Bernstein has reaffirmed its 'Underperform' rating on CoreWeave, the cloud computing company specialising in AI workloads, setting a price target of $67 per share. The call comes as markets continue to reassess the valuations of AI-linked technology firms amid shifting investor sentiment towards the sector.
Analysts at Bernstein pointed to elevated valuation multiples and intensifying competition from larger cloud providers such as Amazon Web Services and Microsoft Azure as key reasons for the cautious stance. CoreWeave, which has carved out a niche in GPU-as-a-service for AI training, faces margin pressure as hyperscalers ramp up their own offerings.
The stock has come under pressure in early trading, though the broader market — including the FTSE 100 — showed little immediate reaction, as CoreWeave is listed on the Nasdaq. For UK investors with exposure to global technology funds or pension portfolios holding US equities, the note serves as a reminder of the volatility inherent in the AI infrastructure space.

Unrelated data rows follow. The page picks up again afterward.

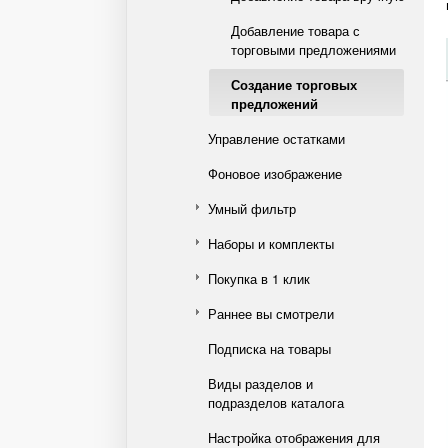
Добавление товара с
торговыми предложениями
Создание торговых
предложений
Управление остатками
Фоновое изображение
Умный фильтр
Наборы и комплекты
Покупка в 1 клик
Раннее вы смотрели
Подписка на товары
Виды разделов и
подразделов каталога
Настройка отображения для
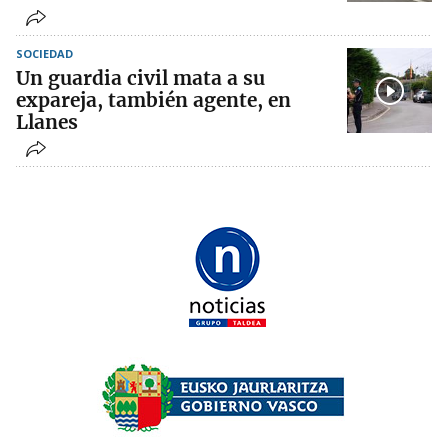
SOCIEDAD
Un guardia civil mata a su
expareja, también agente, en
Llanes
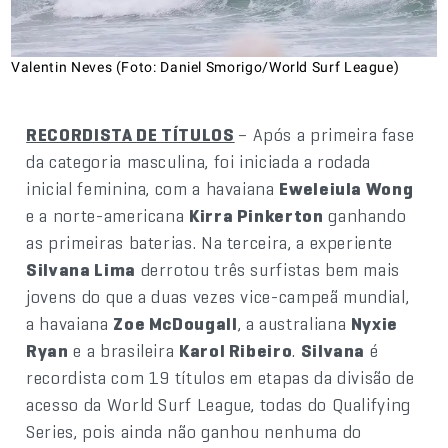
Valentin Neves (Foto: Daniel Smorigo/World Surf League)
RECORDISTA DE TÍTULOS
– Após a primeira fase
da categoria masculina, foi iniciada a rodada
inicial feminina, com a havaiana
Eweleiula Wong
e a norte-americana
Kirra Pinkerton
ganhando
as primeiras baterias. Na terceira, a experiente
Silvana Lima
derrotou três surfistas bem mais
jovens do que a duas vezes vice-campeã mundial,
a havaiana
Zoe McDougall
, a australiana
Nyxie
Ryan
e a brasileira
Karol Ribeiro
.
Silvana
é
recordista com 19 títulos em etapas da divisão de
acesso da World Surf League, todas do Qualifying
Series, pois ainda não ganhou nenhuma do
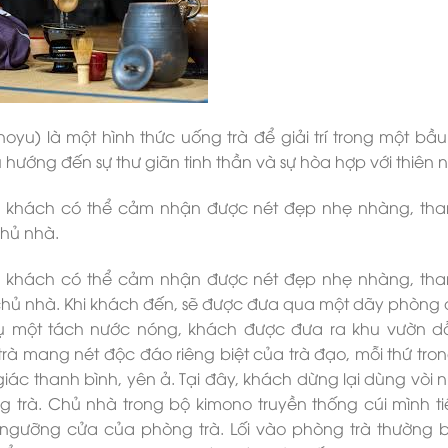
oyu) là một hình thức uống trà để giải trí trong một bầ
hướng đến sự thư giãn tinh thần và sự hòa hợp với thiên n
g khách có thể cảm nhận được nét đẹp nhẹ nhàng, tha
chủ nhà.
g khách có thể cảm nhận được nét đẹp nhẹ nhàng, tha
chủ nhà. Khi khách đến, sẽ được đưa qua một dãy phòng
vụ một tách nước nóng, khách được đưa ra khu vườn 
rà mang nét độc đáo riêng biệt của trà đạo, mỗi thứ tro
ác thanh bình, yên ả. Tại đây, khách dừng lại dùng vòi 
ng trà. Chủ nhà trong bộ kimono truyền thống cúi mình t
ngưỡng cửa của phòng trà. Lối vào phòng trà thường 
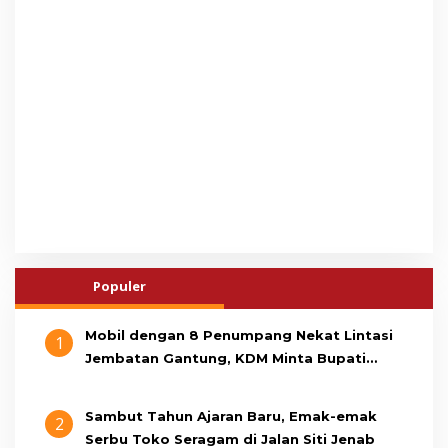
Populer
Mobil dengan 8 Penumpang Nekat Lintasi
1
Jembatan Gantung, KDM Minta Bupati
Cianjur Cari Identitas Pengemudi
Sambut Tahun Ajaran Baru, Emak-emak
2
Serbu Toko Seragam di Jalan Siti Jenab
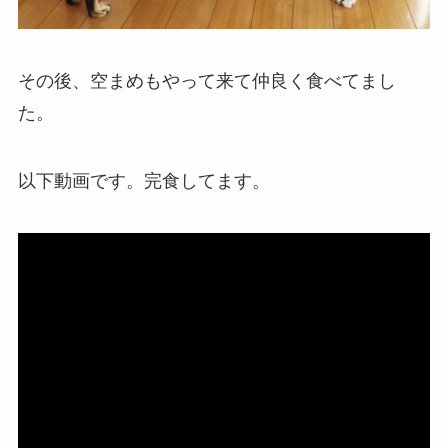
その後、空まめもやって来て仲良く食べてまし
た。
以下動画です。完食してます。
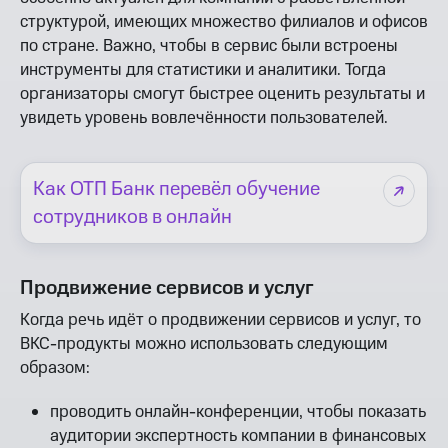
структурой, имеющих множество филиалов и офисов
по стране. Важно, чтобы в сервис были встроены
инструменты для статистики и аналитики. Тогда
организаторы смогут быстрее оценить результаты и
увидеть уровень вовлечённости пользователей.
Как ОТП Банк перевёл обучение
сотрудников в онлайн
Продвижение сервисов и услуг
Когда речь идёт о продвижении сервисов и услуг, то
ВКС-продукты можно использовать следующим
образом:
проводить онлайн-конференции, чтобы показать
аудитории экспертность компании в финансовых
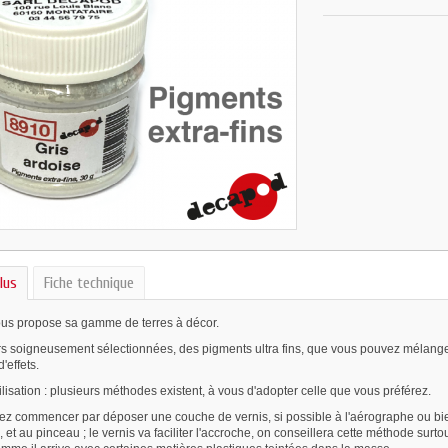
lus
Fiche technique
s propose sa gamme de terres à décor.
s soigneusement sélectionnées, des pigments ultra fins, que vous pouvez mélanger 
'effets.
ilisation : plusieurs méthodes existent, à vous d'adopter celle que vous préférez.
ez commencer par déposer une couche de vernis, si possible à l'aérographe ou bien e
, et au pinceau ; le vernis va faciliter l'accroche, on conseillera cette méthode sur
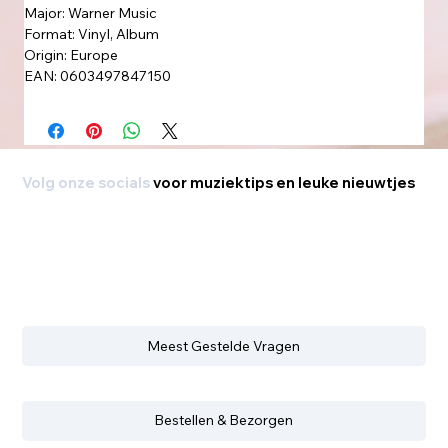
Major: Warner Music
Format: Vinyl, Album
Origin: Europe
EAN: 0603497847150
Volg onze socials
voor muziektips en leuke nieuwtjes
Meest Gestelde Vragen
Bestellen & Bezorgen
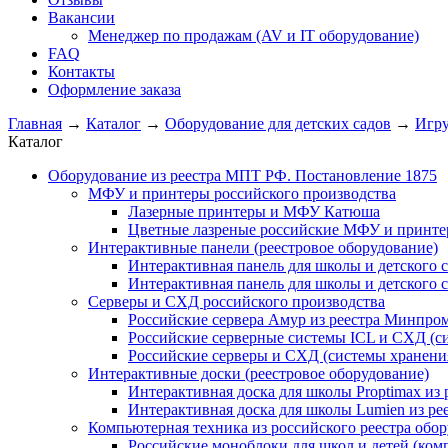
Вакансии
Менеджер по продажам (AV и IT оборудование)
FAQ
Контакты
Оформление заказа
Главная
→
Каталог
→
Оборудование для детских садов
→
Игру
Каталог
Оборудование из реестра МПТ РФ. Постановление 1875
МФУ и принтеры российского производства
Лазерные принтеры и МФУ Катюша
Цветные лазреные российские МФУ и принт
Интерактивные панели (реестровое оборудование)
Интерактивная панель для школы и детского 
Интерактивная панель для школы и детского 
Серверы и СХД российского производства
Российские сервера Амур из реестра Минпро
Российские серверные системы ICL и СХД (с
Российские серверы и СХД (системы хранени
Интерактивные доски (реестровое оборудование)
Интерактивная доска для школы Proptimax из
Интерактивная доска для школы Lumien из р
Компьютерная техника из российского реестра обо
Российские моноблоки для школ и детей (ком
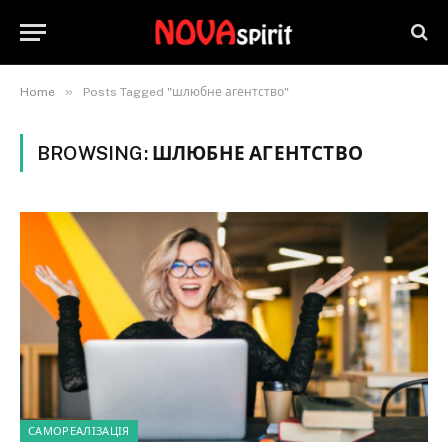
»
Home
Posts Tagged "шлюбне агентство"
BROWSING:
ШЛЮБНЕ АГЕНТСТВО
САМОРЕАЛІЗАЦІЯ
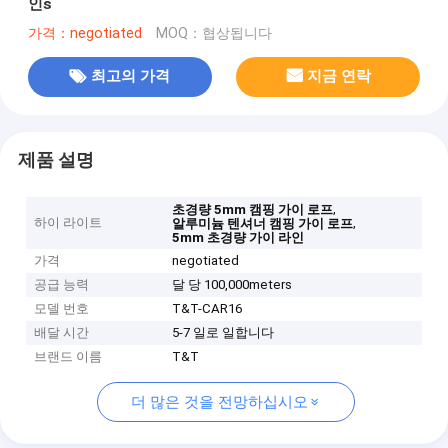
인s
가격：negotiated
MOQ：협상됩니다
최고의 가격
지금 연락
제품 설명
,
초경량 5mm 캠핑 가이 로프
하이 라이트
,
알루미늄 텐셔너 캠핑 가이 로프
5mm 초경량 가이 라인
가격
negotiated
공급 능력
달 당 100,000meters
모델 번호
T&T-CAR16
배달 시간
5-7 일로 일합니다
브랜드 이름
T&T
더 많은 것을 전망하십시오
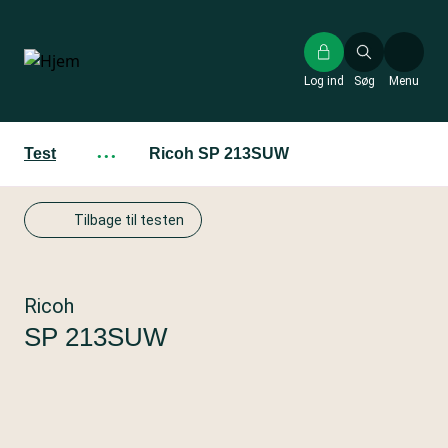
Gå
til
hovedindhold
Log ind
Søg
Menu
Test
···
Ricoh SP 213SUW
Tilbage til testen
Ricoh
SP 213SUW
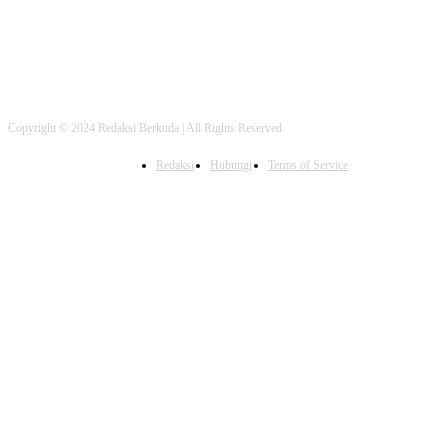
Copyright © 2024 Redaksi Berkuda | All Rights Reserved.
Redaksi
Hubungi
Terms of Service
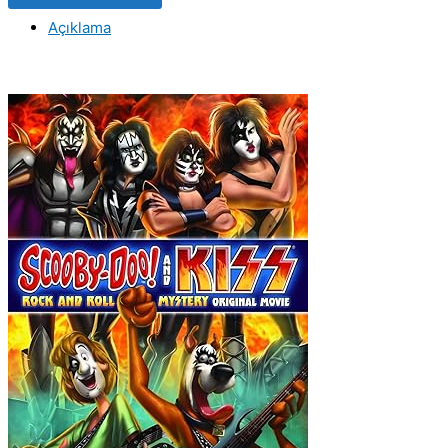
ile
Açıklama
Roll
Gizemi
(2015)
Orijinal
VCD
Film
Satış
adet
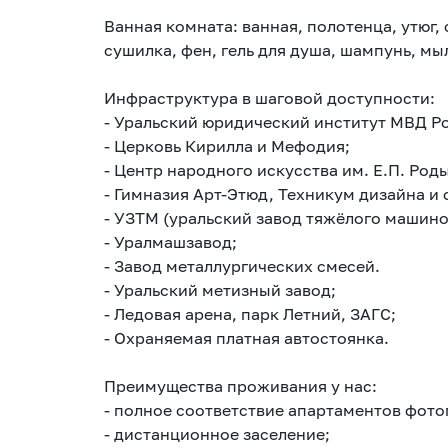
Ванная комната: ванная, полотенца, утюг,
сушилка, фен, гель для душа, шампунь, мыл
Инфраструктура в шаговой доступности:
- Уральский юридический институт МВД Р
- Церковь Кирилла и Мефодия;
- Центр народного искусства им. Е.П. Род
- Гимназия Арт-Этюд, Техникум дизайна и 
- УЗТМ (уральский завод тяжёлого машино
- Уралмашзавод;
- Завод металлургических смесей.
- Уральский метизный завод;
- Ледовая арена, парк Летний, ЗАГС;
- Охраняемая платная автостоянка.
Преимущества проживания у нас:
- полное соответствие апартаментов фот
- дистанционное заселение;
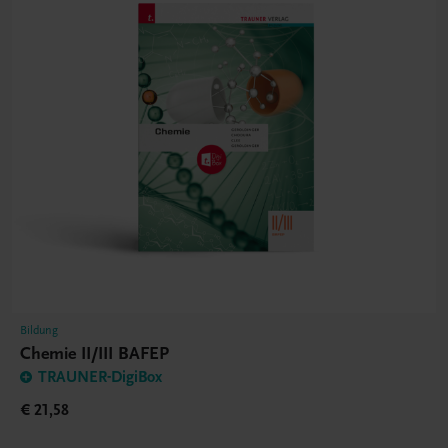
Bildung
Chemie II/III BAFEP
TRAUNER-DigiBox
€ 21,58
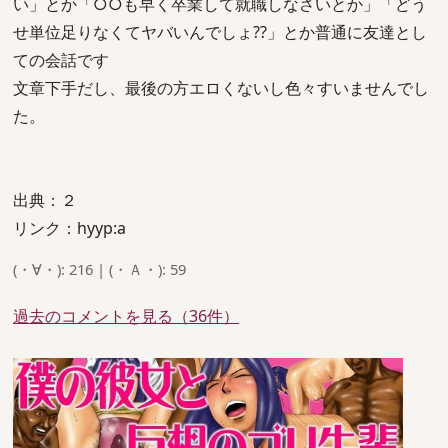
い」とか「○○も早く卒業して就職しなさいとか」「どう
せ単位足りなくてヤバいんでしょ??」とか普通に友達とし
ての会話です
文章下手だし、最後の方エロくないし色々すいませんでし
た。
出典：２
リンク：hyyp:a
(・∀・): 216 | (・Ａ・): 59
過去のコメントを見る（36件）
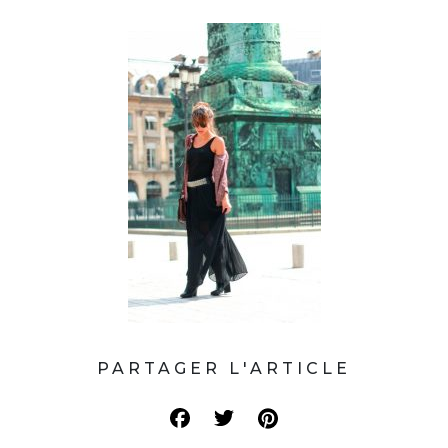
PARTAGER L'ARTICLE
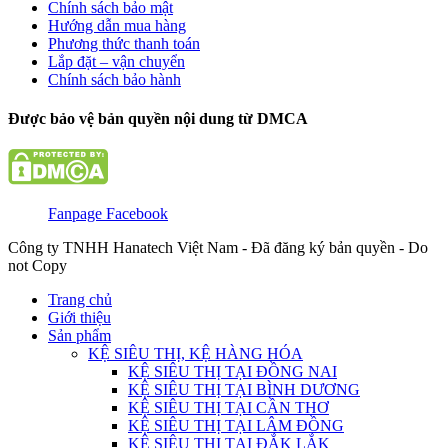
Chính sách bảo mật
Hướng dẫn mua hàng
Phương thức thanh toán
Lắp đặt – vận chuyển
Chính sách bảo hành
Được bảo vệ bản quyền nội dung từ DMCA
Fanpage Facebook
Công ty TNHH Hanatech Việt Nam - Đã đăng ký bản quyền - Do
not Copy
Trang chủ
Giới thiệu
Sản phẩm
KỆ SIÊU THỊ, KỆ HÀNG HÓA
KỆ SIÊU THỊ TẠI ĐỒNG NAI
KỆ SIÊU THỊ TẠI BÌNH DƯƠNG
KỆ SIÊU THỊ TẠI CẦN THƠ
KỆ SIÊU THỊ TẠI LÂM ĐỒNG
KỆ SIÊU THỊ TẠI ĐẮK LẮK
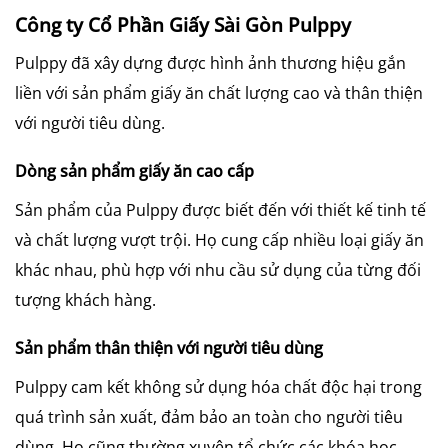
Công ty Cổ Phần Giấy Sài Gòn Pulppy
Pulppy đã xây dựng được hình ảnh thương hiệu gắn
liền với sản phẩm giấy ăn chất lượng cao và thân thiện
với người tiêu dùng.
Dòng sản phẩm giấy ăn cao cấp
Sản phẩm của Pulppy được biết đến với thiết kế tinh tế
và chất lượng vượt trội. Họ cung cấp nhiều loại giấy ăn
khác nhau, phù hợp với nhu cầu sử dụng của từng đối
tượng khách hàng.
Sản phẩm thân thiện với người tiêu dùng
Pulppy cam kết không sử dụng hóa chất độc hại trong
quá trình sản xuất, đảm bảo an toàn cho người tiêu
dùng. Họ cũng thường xuyên tổ chức các khóa học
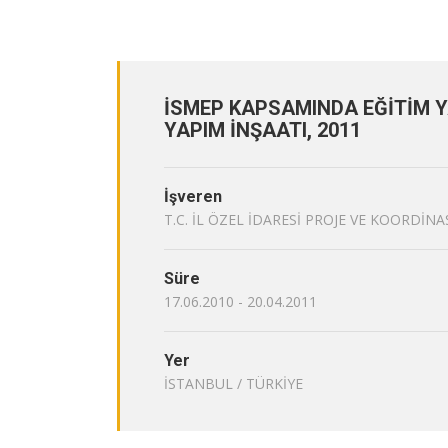
İSMEP KAPSAMINDA EĞİTİM Y
YAPIM İNŞAATI, 2011
İşveren
T.C. İL ÖZEL İDARESİ PROJE VE KOORDİN
Süre
17.06.2010 - 20.04.2011
Yer
İSTANBUL / TÜRKİYE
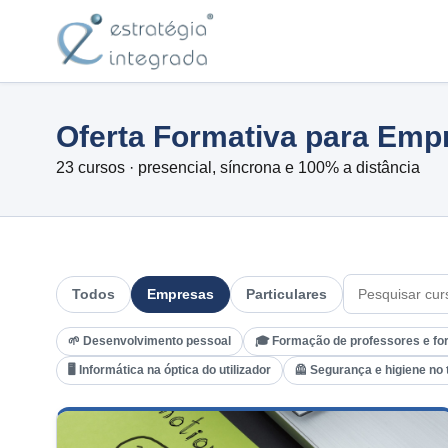
Oferta Formativa para Emp
23 cursos · presencial, síncrona e 100% a distância
Todos
Empresas
Particulares
🌱 Desenvolvimento pessoal
🎓 Formação de professores e fo
🖥️ Informática na óptica do utilizador
🦺 Segurança e higiene no 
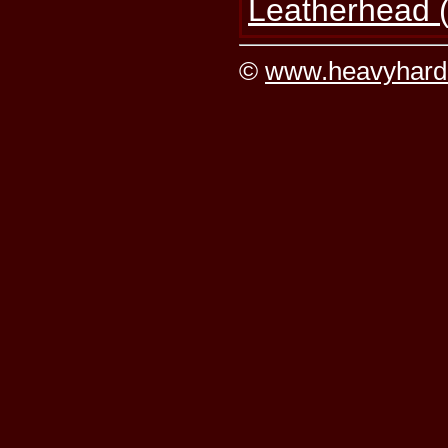
Leatherhead 
©
www.heavyhard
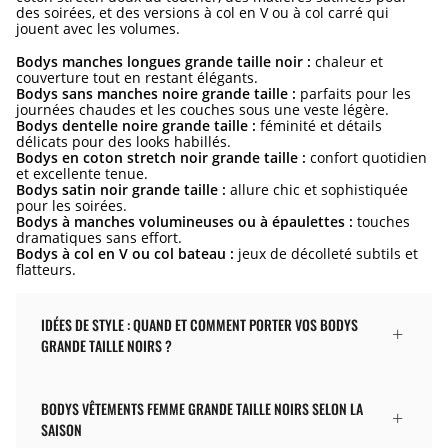
des soirées, et des versions à col en V ou à col carré qui
jouent avec les volumes.
Bodys manches longues grande taille noir :
chaleur et
couverture tout en restant élégants.
Bodys sans manches noire grande taille :
parfaits pour les
journées chaudes et les couches sous une veste légère.
Bodys dentelle noire grande taille :
féminité et détails
délicats pour des looks habillés.
Bodys en coton stretch noir grande taille :
confort quotidien
et excellente tenue.
Bodys satin noir grande taille :
allure chic et sophistiquée
pour les soirées.
Bodys à manches volumineuses ou à épaulettes :
touches
dramatiques sans effort.
Bodys à col en V ou col bateau :
jeux de décolleté subtils et
flatteurs.
IDÉES DE STYLE : QUAND ET COMMENT PORTER VOS BODYS
GRANDE TAILLE NOIRS ?
BODYS VÊTEMENTS FEMME GRANDE TAILLE NOIRS SELON LA
SAISON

CoreWeave’s share price has been volatile since its public listing, reflecting both the promise of AI-driven demand and the risks of a capital-intensive business model. Bernstein’s $67 target implies a significant downside from recent trading levels, underscoring the divergence between bullish growth narratives and more conservative analyst assessments.
The report adds to a growing chorus of caution among sell-side analysts covering the AI cloud sector, with several firms warning that the rapid build-out of data centre capacity could lead to oversupply. Bernstein did not provide a timeline for potential catalysts that might change their outlook.